In the long hot summer of 1975 my family moved from Scotland to Royal Leamington Spa (which, out of both convention and sheer laziness, I shall just call Leamington for the rest of my story). I was 7, almost 8, and about to start at a new school.
There were, of course, no school league tables in those days, no OFSTED reports to look at. I went to Telford Middle School for the very simple reason that it was about 100 yards up the road from our house.
When I started at the school that September, a few days before my 8th birthday, my family had a bit of a surprise. At that age, I should have been in the first year, with all of the other children who had just come up to the Middle (or Junior) school from the First (or Infant) school.
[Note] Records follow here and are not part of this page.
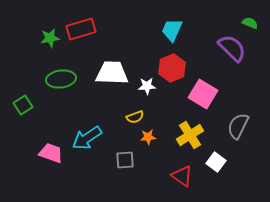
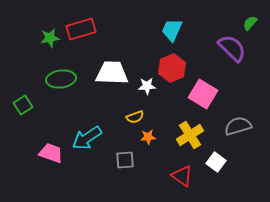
green semicircle: rotated 70 degrees counterclockwise
gray semicircle: rotated 48 degrees clockwise
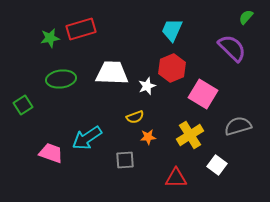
green semicircle: moved 4 px left, 6 px up
white star: rotated 18 degrees counterclockwise
white square: moved 1 px right, 3 px down
red triangle: moved 6 px left, 2 px down; rotated 35 degrees counterclockwise
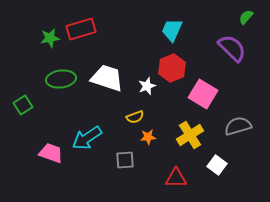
white trapezoid: moved 5 px left, 5 px down; rotated 16 degrees clockwise
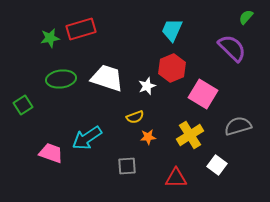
gray square: moved 2 px right, 6 px down
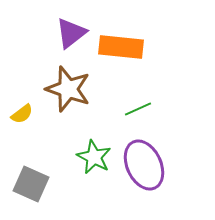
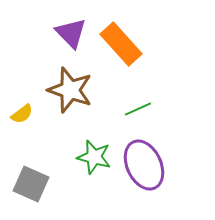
purple triangle: rotated 36 degrees counterclockwise
orange rectangle: moved 3 px up; rotated 42 degrees clockwise
brown star: moved 2 px right, 1 px down
green star: rotated 12 degrees counterclockwise
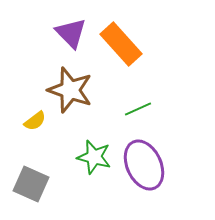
yellow semicircle: moved 13 px right, 7 px down
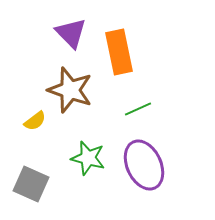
orange rectangle: moved 2 px left, 8 px down; rotated 30 degrees clockwise
green star: moved 6 px left, 1 px down
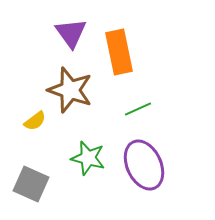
purple triangle: rotated 8 degrees clockwise
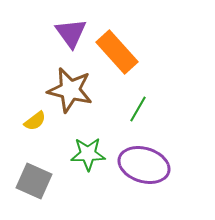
orange rectangle: moved 2 px left; rotated 30 degrees counterclockwise
brown star: rotated 6 degrees counterclockwise
green line: rotated 36 degrees counterclockwise
green star: moved 4 px up; rotated 16 degrees counterclockwise
purple ellipse: rotated 48 degrees counterclockwise
gray square: moved 3 px right, 3 px up
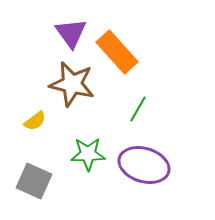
brown star: moved 2 px right, 6 px up
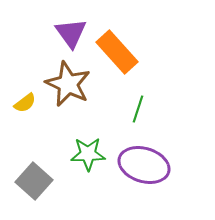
brown star: moved 4 px left; rotated 12 degrees clockwise
green line: rotated 12 degrees counterclockwise
yellow semicircle: moved 10 px left, 18 px up
gray square: rotated 18 degrees clockwise
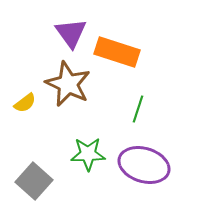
orange rectangle: rotated 30 degrees counterclockwise
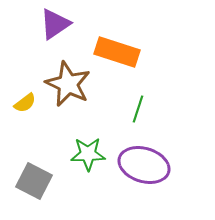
purple triangle: moved 16 px left, 9 px up; rotated 32 degrees clockwise
gray square: rotated 15 degrees counterclockwise
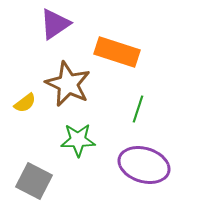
green star: moved 10 px left, 14 px up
But there was no room in that year for any more pupils in that year, so I was ‘upgraded’ to the second year.
There were four of us who started at that school that day, and we were all put into the same class, 2L, under the care and guidance of Mrs Laws, a stern lady in her late 50s whose introduction to us all was “I’m Mrs Laws and I make the laws around here” – benign sounding now, terrifying if you are a kid in a class full of older children at a brand new school.
There was another boy in that class who had been elevated a year, John James. He and I bonded, as children will do, over the simple act of being the youngest in the class (in fact, I was the very youngest, being born a fortnight after John). We were very different in many ways – he was extremely sporty where I was not, I was more cerebral without being significantly more academic, which gave me an advantage so far as virtually all of the staff were concerned, and I didn’t have the difficulty with reading that John had.
Despite our situation, there were no concessions made to John and I having had a year less of education than the others in our class. We were just expected to keep up with everyone else. I remember Mrs Laws firmly disabusing us when she caught us plotting to produce a piece of work for display on the wall using our best printing, rather than the new-fangled joined up writing she was trying to teach us. The only time that we were treated differently from the rest of the class was in the annual Richmond Tests, a form of assessment based upon multiple-choice questions which predated SATS tests. In those, at least, we were allowed to do the tests that were appropriate to our age.
Did this jump up a year harm me? Yes and no, would have to be the answer. Academically, it almost certainly did. For example, one of the important things that I missed out on learning was about verbs, nouns, adjectives and so on. Even today I don’t really know the difference. I can spot a proper noun, because you are not allowed them in Scrabble, but apart from that I am lost without a dictionary. More importantly, at some point I had to repeat a year, otherwise I would have been at secondary school too early. Instead of having John and I (and two others who joined the school later, Nick Quinn and Katherine Allen) repeat the second year (where I might have learned what an adjectival noun was) we repeated the fourth year, the one just before secondary school, and I promptly got out of the habit of studying at all.
On the other hand, I got very used to having friends of all ages and even today I have friends who are twenty years older than me and ones who are two decades younger. So socially, I benefitted.
The saddest thing of all, though, is that because of that repeated year I lost touch with almost everyone from my original class, 2L (2H, 3E and 4G as we became over the years). After all, when you are in secondary school, you cannot possibly be friends with kids from the year below.